|Gen, Abdel Fattah al-Sisi|
The head of Egypt's armed forces gave politicians 48 hours this late afternoon to answer demands made by the Egyptian people or the military would offer its own "roadmap for the future."
In a statement read on state television, General Abdel Fattah al-Sisi called mass protests on Sunday, which called for Islamist President Mohamed Mursi to resign, an "unprecedented" expression of the popular will.
Earlier this morning, the mass circulation newspaper al-Hayat published this think piece on Egypt penned in Arabic by its editor-in-chief Ghassan Charbel:
President Mohamed Morsi is entitled to say:
- He is the first civilian to be elected president in Egypt
- He entered the presidential palace on the strength of a popular vote rather than riding a tank
- With the exception of Ahmad Shafiq, opposition leaders Mohamed ElBaradei, Amr Moussa and Hamdeen Sabahi visited him at the Ittihadiya Palace
- The world recognized his legitimacy and welcomed him as president
- Egyptian voters mandated him for a full [four-year] term and it is improper to cut it short under street pressure.
- He is eligible to say all this, but his duty is also to check his watch.
Mohamed Morsi can say:
- He is not an isolated president
- The group he comes from has deep roots in Egyptian society
- Islamists won’t accept the removal of Egypt’s first Islamist president
- He is capable of mobilizing millions of loyalists in face of the opposition’s millions and he can get Brotherhood minders to guard the palace should the army equivocate on his protection.
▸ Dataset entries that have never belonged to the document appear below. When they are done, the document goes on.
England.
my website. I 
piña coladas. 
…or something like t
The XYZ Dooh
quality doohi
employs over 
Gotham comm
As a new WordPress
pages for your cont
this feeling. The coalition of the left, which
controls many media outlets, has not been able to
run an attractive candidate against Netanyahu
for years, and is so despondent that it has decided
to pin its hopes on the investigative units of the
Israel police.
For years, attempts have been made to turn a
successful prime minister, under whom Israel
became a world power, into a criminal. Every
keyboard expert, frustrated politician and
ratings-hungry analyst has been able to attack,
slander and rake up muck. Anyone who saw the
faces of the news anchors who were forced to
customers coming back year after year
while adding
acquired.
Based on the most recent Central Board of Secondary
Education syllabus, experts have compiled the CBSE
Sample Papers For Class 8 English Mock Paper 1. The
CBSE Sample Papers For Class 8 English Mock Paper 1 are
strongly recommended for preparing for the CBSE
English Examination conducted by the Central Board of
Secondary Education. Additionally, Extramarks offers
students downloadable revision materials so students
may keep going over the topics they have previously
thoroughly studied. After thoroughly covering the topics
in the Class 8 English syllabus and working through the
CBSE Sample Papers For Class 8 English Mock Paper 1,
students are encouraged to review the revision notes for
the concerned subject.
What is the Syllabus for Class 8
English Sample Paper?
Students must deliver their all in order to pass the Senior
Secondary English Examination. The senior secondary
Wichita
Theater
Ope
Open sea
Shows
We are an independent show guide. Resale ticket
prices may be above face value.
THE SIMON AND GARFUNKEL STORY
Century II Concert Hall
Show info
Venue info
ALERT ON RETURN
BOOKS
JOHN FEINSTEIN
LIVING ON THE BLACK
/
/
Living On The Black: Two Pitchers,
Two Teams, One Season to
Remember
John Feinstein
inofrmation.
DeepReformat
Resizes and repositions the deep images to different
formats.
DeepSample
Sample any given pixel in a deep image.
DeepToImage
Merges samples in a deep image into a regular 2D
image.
Despite this, it’s the president’s duty to check his watch.
At the same time, the president can’t accuse the crowds gathered yesterday at Tahrir Square and opposite his palace of being remnants and thugs yearning for the former regime.
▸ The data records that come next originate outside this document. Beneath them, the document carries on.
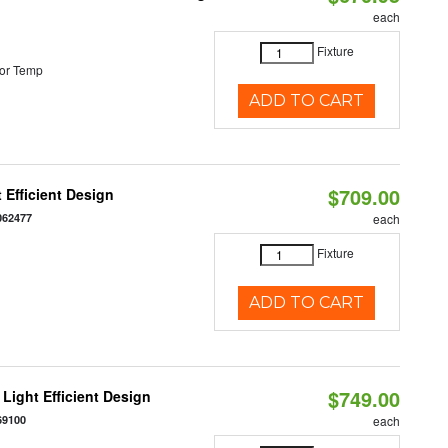
each
Fixture
or Temp
ADD TO CART
$709.00
 Efficient Design
062477
each
Fixture
ADD TO CART
$749.00
Light Efficient Design
69100
each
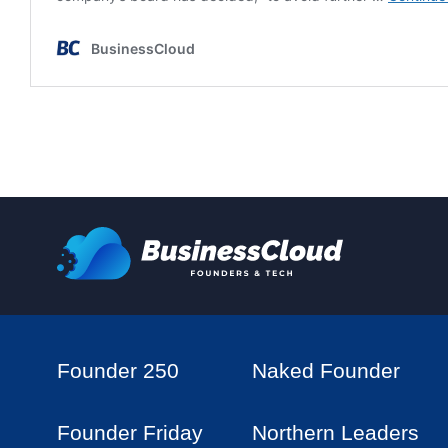
Founder 250
Naked Founder
Founder Friday
Northern Leaders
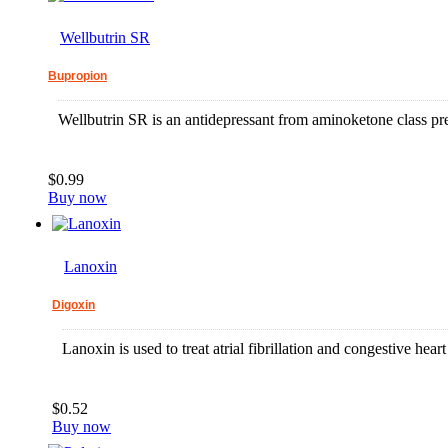
Wellbutrin SR
Bupropion
Wellbutrin SR is an antidepressant from aminoketone class pre
$0.99
Buy now
Lanoxin
Digoxin
Lanoxin is used to treat atrial fibrillation and congestive heart 
$0.52
Buy now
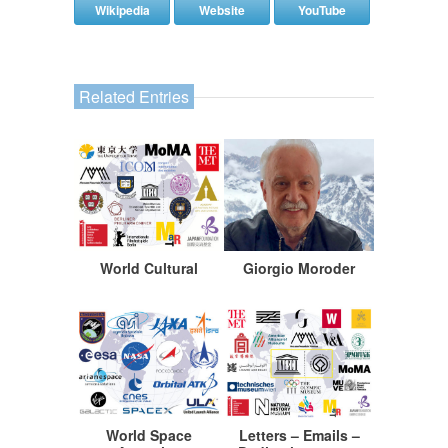
Wikipedia
Website
YouTube
Related Entries
World Cultural
Giorgio Moroder
World Space
Letters – Emails –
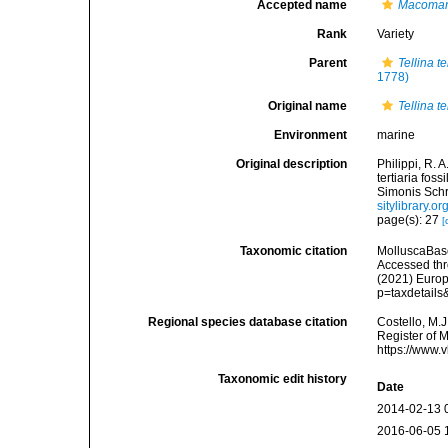
Accepted name
Macoman
Rank
Variety
Parent
Tellina t
1778)
Original name
Tellina t
Environment
marine
Original description
Philippi, R. 
tertiaria fos
Simonis Schro
sitylibrary.
page(s): 27
[
Taxonomic citation
MolluscaBas
Accessed thro
(2021) Europ
p=taxdetail
Regional species database citation
Costello, M.J
Register of 
https://www.
Taxonomic edit history
Date
2014-02-13 
2016-06-05 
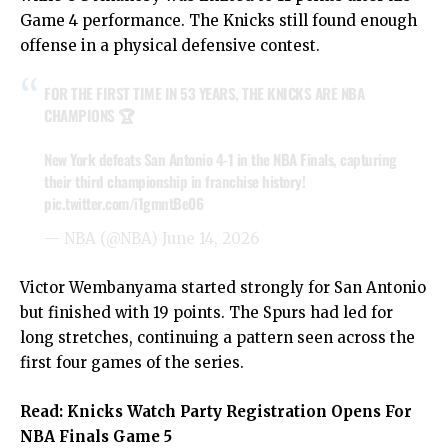
Game 4 performance. The Knicks still found enough
offense in a physical defensive contest.
FOR THE FIRST TIME IN 53 YEARS, THE KNICKS ARE NBA
CHAMPIONS 🏆
New York defeats San Antonio 4-1 in the NBA Finals, capturing
their third championship in franchise history!
pic.twitter.com/i1gmntBe06
— NBA (@NBA)
June 14, 2026
Victor Wembanyama started strongly for San Antonio
but finished with 19 points. The Spurs had led for
long stretches, continuing a pattern seen across the
first four games of the series.
Read:
Knicks Watch Party Registration Opens For
NBA Finals Game 5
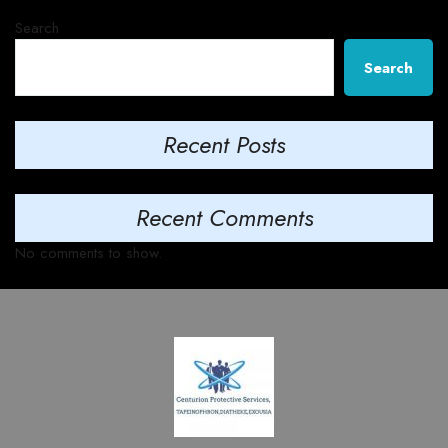
Search
Search
Recent Posts
Recent Comments
No comments to show.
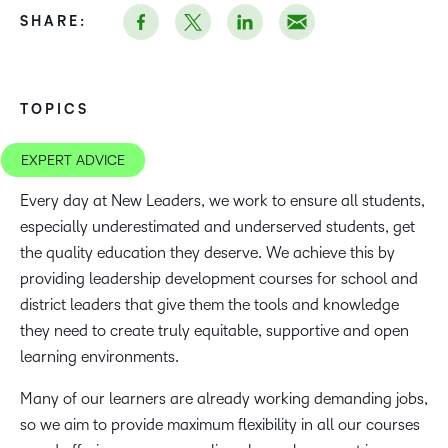
SHARE:
TOPICS
EXPERT ADVICE
Every day at New Leaders, we work to ensure all students,
especially underestimated and underserved students, get
the quality education they deserve. We achieve this by
providing leadership development courses for school and
district leaders that give them the tools and knowledge
they need to create truly equitable, supportive and open
learning environments.
Many of our learners are already working demanding jobs,
so we aim to provide maximum flexibility in all our courses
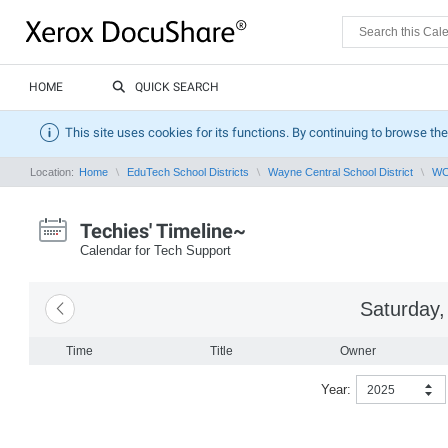
HOME
QUICK SEARCH
This site uses cookies for its functions. By continuing to browse the
Location:
Home
EduTech School Districts
Wayne Central School District
WCS
Techies' Timeline~
Calendar for Tech Support
Saturday,
Time
Title
Owner
Year:
2025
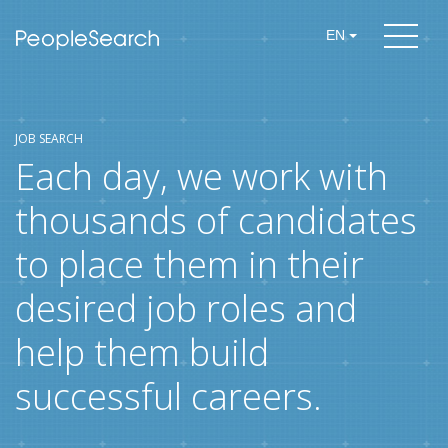
EN
JOB SEARCH
Each day, we work with
thousands of candidates
to place them in their
desired job roles and
help them build
successful careers.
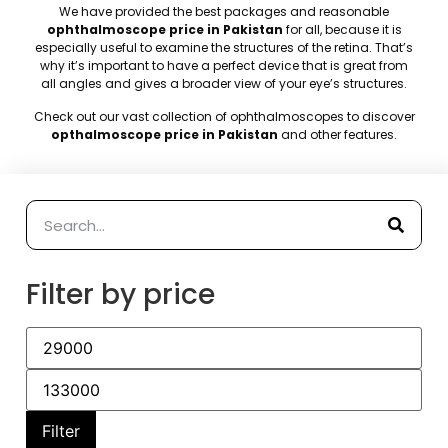
We have provided the best packages and reasonable
ophthalmoscope price in Pakistan
for all, because it is
especially useful to examine the structures of the retina. That’s
why it’s important to have a perfect device that is great from
all angles and gives a broader view of your eye’s structures.
Check out our vast collection of ophthalmoscopes to discover
opthalmoscope price in Pakistan
and other features
.
Filter by price
Filter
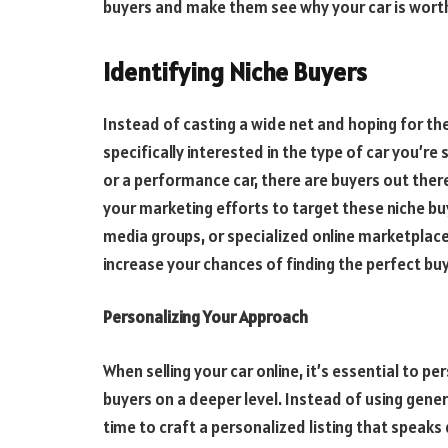
buyers and make them see why your car is worth
Identifying Niche Buyers
Instead of casting a wide net and hoping for th
specifically interested in the type of car you’re s
or a performance car, there are buyers out ther
your marketing efforts to target these niche buy
media groups, or specialized online marketplaces
increase your chances of finding the perfect buy
Personalizing Your Approach
When
selling your car online
, it’s essential to 
buyers on a deeper level. Instead of using gene
time to craft a personalized listing that speaks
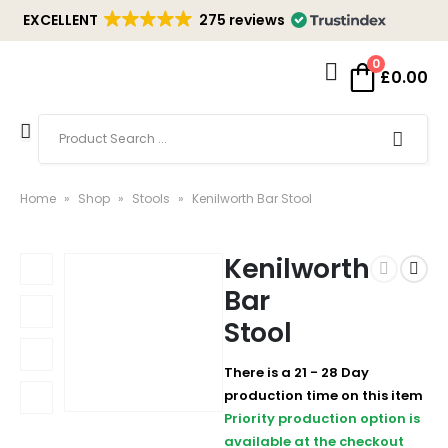
EXCELLENT
275 reviews
0
£
0.00
Home
»
Shop
»
Stools
»
Kenilworth Bar Stool
Kenilworth
Bar
Stool
There is a 21 - 28 Day
production time on this item
Priority production option is
available at the checkout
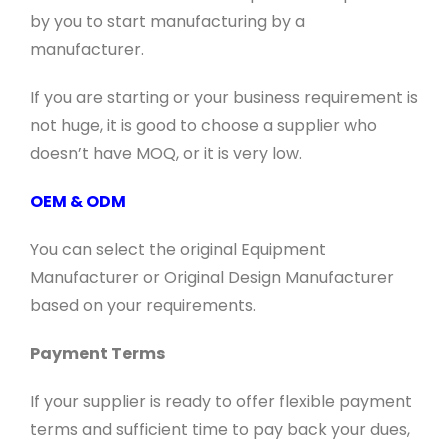
by you to start manufacturing by a
manufacturer.
If you are starting or your business requirement is
not huge, it is good to choose a supplier who
doesn’t have MOQ, or it is very low.
OEM & ODM
You can select the original Equipment
Manufacturer or Original Design Manufacturer
based on your requirements.
Payment Terms
If your supplier is ready to offer flexible payment
terms and sufficient time to pay back your dues,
This gimmick has been so overused that it just doesn’t hold water today.
He can’t say the millions who signed the Tamarrud petition [demanding his resignation] are liberals involved in a Zionist-American plot to abort the revival plan he carried to the palace.
The president cannot deny his first year in office was marred by terrible chaos and growing splits at street level and by discontent among non-partisans who voted for him lest Shafiq’s victory led to the old regime’s restitution.
Likewise, the president cannot contest the figures of economic meltdown, soaring unemployment and poverty and declining services and security.
Nor can he disprove the impression that the Brotherhood’s first year in power unmasked its dearth of experience and qualified cadres and its incapacity to manage state affairs.
Two weeks ago my journalistic inquisitiveness took me on a visit to Egypt. I did not want to write about the big showdown there from afar.
The showdown concerns the Brothers in Egypt and everywhere else. It also relates to political Islam and the Arab Spring’s outcome.
I met with both opposition and Brotherhood leaders.
I sounded out media people and ordinary citizens who imagined the (25 January 2011) revolution would throw open the doors of hope, make bread more readily available, and revitalize Egypt so she can recoup her identity, spirit and soul.
On leaving Cairo in the evening, I was very concerned about the days ahead.
I felt millions of Egyptians were deeply perturbed, fearful as never before and primed to burst in anger.
One is nervous about Egypt going bankrupt.
Another is anxious about someone tampering with Egypt’s spirit.
A third says the Brotherhood regime is the “Mubarak regime but with Islamist features.”
A fourth suggests the state is eroding, that “Brotherhood-ization” will lead to internecine strife over “retrieving the revolution from those who stole it.”
A fifth suggests the army should make a move before the volcano erupts.
I also felt:
- Hosni Mubarak stunned Egyptians by his speedy downfall, catching political forces by surprise and unprepared
- The Supreme Council of the Armed Forces (SCAF) acted like someone grasping a hot coal but eager to pass it to someone else. As a result, SCAF took a rash decision and erred
- The Brothers -- rather than make a “big sacrifice” – chose to put their fate and Egypt’s on the line by contesting the presidential elections on the urging of a few of their careerist politicians.
Morsi misread the revolution’s messages and the mandate’s constrains. Mistakes piled up with mishandlings of the constitution, of the judiciary and of Egypt’s spirit and identity components.
The accumulation of mistakes rekindled the revolution’s hot ambers. The flowing lava presages a volcanic eruption.
The Brothers entered the presidential palace before their time, and their precipitous entry awakened the volcano.
It’s hard to see the Brothers cave in to Tamarrud’s protests.
What is certain though is that Morsi’s stay at the palace will prove exhausting to the Brotherhood and the country. There is nothing worse than sitting on the fringes of a volcano.